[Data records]
----------------------------------------

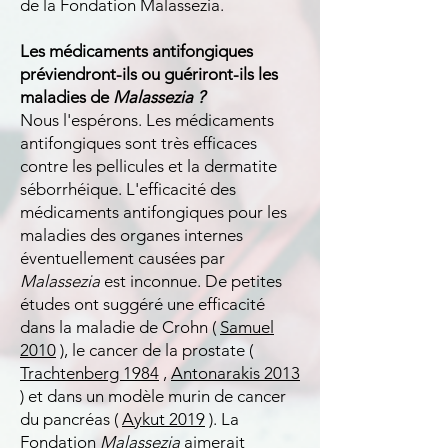
de la Fondation Malassezia.
Les médicaments antifongiques
préviendront-ils ou guériront-ils les
maladies de
Malassezia ?
Nous l'espérons. Les médicaments
antifongiques sont très efficaces
contre les pellicules et la dermatite
séborrhéique. L'efficacité des
médicaments antifongiques pour les
maladies des organes internes
éventuellement causées par
Malassezia
est inconnue. De petites
études ont suggéré une efficacité
dans la maladie de Crohn (
Samuel
2010
), le cancer de la prostate (
Trachtenberg 1984
,
Antonarakis 2013
) et dans un modèle murin de cancer
du pancréas (
Aykut 2019
). La
Fondation
Malassezia
aimerait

----------------------------------------

GOAL OF THE EXERCISE:
Each line from the start of the entries through the line with "séborrhéique. L'efficacité des" is to be restated exactly, and the pictures are to be skipped.

WRITTEN RESPONSE:
de la Fondation Malassezia.
Les médicaments antifongiques
préviendront-ils ou guériront-ils les
maladies de
Malassezia ?
Nous l'espérons. Les médicaments
antifongiques sont très efficaces
contre les pellicules et la dermatite
séborrhéique. L'efficacité des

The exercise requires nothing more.